The theme continues in the hands, which range from sword to dagger to a lume-tipped spear. And that touch of red on the seconds? Perfection.
Even the applied indices have this lovely, gilt-edged feel, providing a depth and texture that’s truly eye-catching. The Centurion is also available with a burgundy dial, though the black seems like a natural fit for the overall aesthetic.
Coming back to the lume, the Centurion’s ration of C3 Luminova is spartan, but adequate. Everything looks a bit dull compared to the ProTek from my previous review, but I had no trouble reading the hands and indices at any point overnight.
The case offers a nice mix of brushed and polished steel. The unsigned, screw-down crown is functional, and the overall sizing is a perfect middle ground for most wrists.
And take a look at the sapphire case back, showcasing the Sellita SW200 movement — what a treat, even if it’s often hidden by the strap.
Speaking of which, the included nylon is a touch thicker than the other NATOs in my collection, such as the SB Strap from another Cincinnati company. It’s functional, however, and the heavy-duty feel of its fabric goes perfectly with the military theme.

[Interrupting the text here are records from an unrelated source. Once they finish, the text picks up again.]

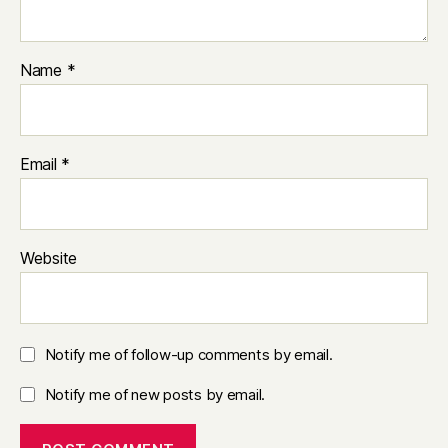
Name
*
Email
*
Website
Notify me of follow-up comments by email.
Notify me of new posts by email.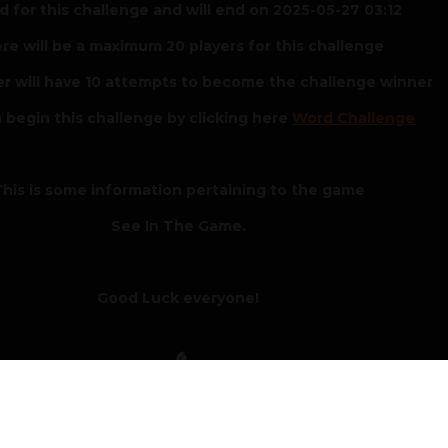
 for this challenge and will end on 2025-05-27 03:12
re will be a maximum 20 players for this challenge
er will have 10 attempts to become the challenge winner
 begin this challenge by clicking here
Word Challenge
his is some information pertaining to the game
See In The Game.
Good Luck everyone!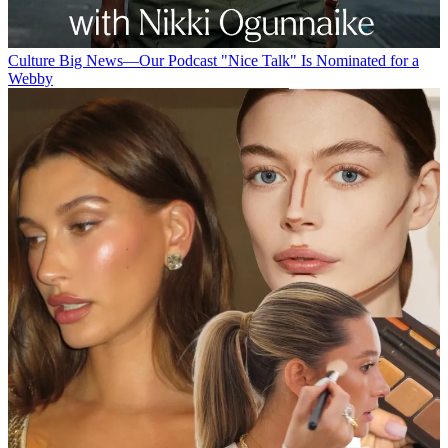
Culture
Big News—Our Podcast "Nice Talk" Is Nominated for a
Webby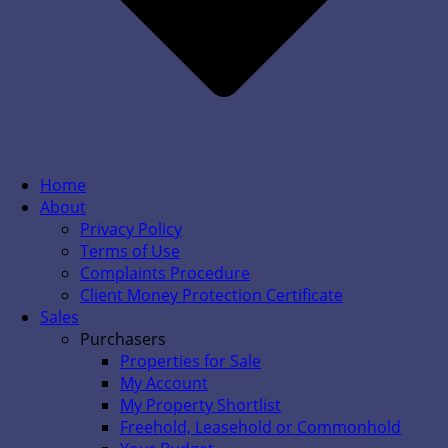
Home
About
Privacy Policy
Terms of Use
Complaints Procedure
Client Money Protection Certificate
Sales
Purchasers
Properties for Sale
My Account
My Property Shortlist
Freehold, Leasehold or Commonhold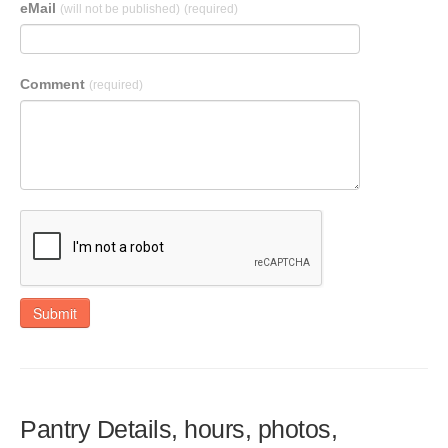
eMail
(will not be published)
(required)
Comment
(required)
Submit
Pantry Details, hours, photos,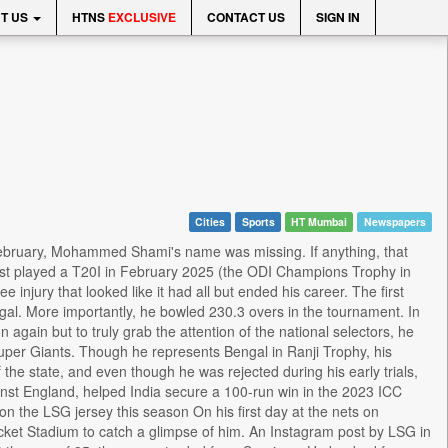
T US
HTNS
EXCLUSIVE
CONTACT US
SIGN IN
Cities
Sports
HT Mumbai
Newspapers
bruary, Mohammed Shami's name was missing. If anything, that
last played a T20I in February 2025 (the ODI Champions Trophy in
injury that looked like it had all but ended his career. The first
gal. More importantly, he bowled 230.3 overs in the tournament. In
n again but to truly grab the attention of the national selectors, he
 Super Giants. Though he represents Bengal in Ranji Trophy, his
he state, and even though he was rejected during his early trials,
nst England, helped India secure a 100-run win in the 2023 ICC
n the LSG jersey this season On his first day at the nets on
icket Stadium to catch a glimpse of him. An Instagram post by LSG in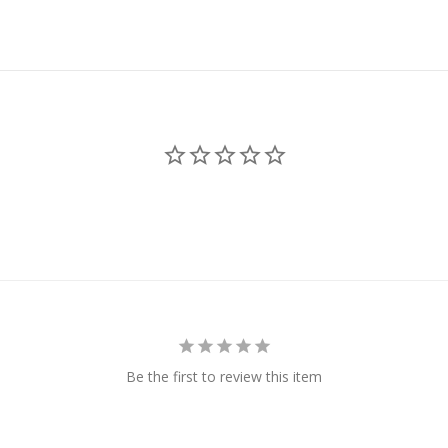
Be the first to review this item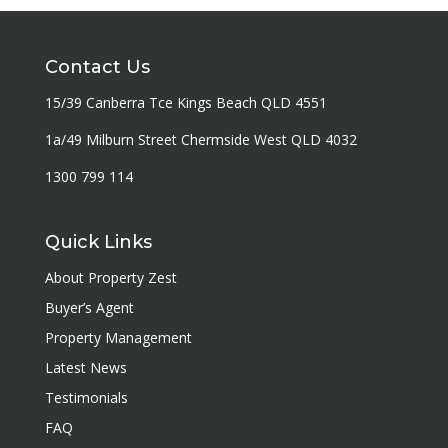
Contact Us
15/39 Canberra Tce Kings Beach QLD 4551
1a/49 Milburn Street Chermside West QLD 4032
1300 799 114
Quick Links
About Property Zest
Buyer’s Agent
Property Management
Latest News
Testimonials
FAQ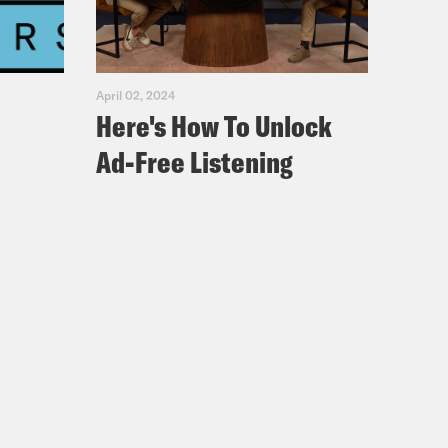
April 02, 2024
Here's How To Unlock
Ad-Free Listening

There was a prickly stitch or two on the wrist-facing surface. But this is common on most such straps, and a quick hit with a file knocked them down.
The signed buckle is also particularly neat. The makers sent along a canvas strap, as well, which proved to be a comfortable option.
Chinks in the Armor
Ready for the complaints? All right, but blink and you’ll miss ‘em.
According to the maker’s website, each Centurion is “regulated in 5 positions by our in-house watchmaker.” A report of this process is then printed out and shipped to the customer along with the timepiece.
This is an excellent bit of added service, demonstrating Cincinnati’s pride in its work.
But, as much as it pains me to say, my tester runs a little fast. Over nearly a week of constant wear, I averaged about +7 seconds per day.
Now, this isn’t the end of the world. As I’ve said previously, I’d much rather have a movement run fast, since it’s easy enough to pop out the crown and wait a few seconds to get things back into sync. And in fairness to the makers, they did state that the tester wouldn’t be coming with the aforementioned report, as the watchmaker was out of town on the day we set up this review.
Still, +7 isn’t all that bad, and your experience will likely ring closer to true.
Honestly, my biggest complaint has to do with typing “Cincinnati Cincinnatus Centurion” again and again. But seriously, I get it. And while the name is certainly a mouthful, it looks pretty nice when split between the 12 and 6-o’clock positions on the dial.
Cincinnatus Field Watch Conclusion
Hot damn, 2023 is shaping up to be interesting. First the Spinnaker Piccard, then the ProTek 3000 Field, and now the Cincinnatus Centurion — each of these weighs in around $500, and all have their own charm. But if I had $450 lying around and needed to choose between the three, this would be my pick of the litter.
Speaking of which, the Cincinnatus Centurion’s preorder sale ends on February 15! After that, buyers will be looking at $550 retail. But even at half a grand, I still think this is an excellent watch. It’s the best-looking piece in the company’s small but attractive catalog, positively bursting at the seams with personality and genuine retro-cool. As mentioned above, the design draws on ancient artistic themes, without feeling heavy-handed or intentionally dated.
But in the grand scheme of things, waxing poetic about expensive wristwatches is a luxury. Now, as in ancient times, there are those who can’t afford it eat. But this particular timepiece, like its namesake, is doing something to help. Per the company’s website, “In the spirit of civic duty, a portion of every sale feeds Cincinnati residents in need. Learn more about Cincinnatus, how Cincinnati was named, and the Freestore Foodbank.”
As thoughtful in its design as it is toward its community. That’s a good look, fellow countrymen.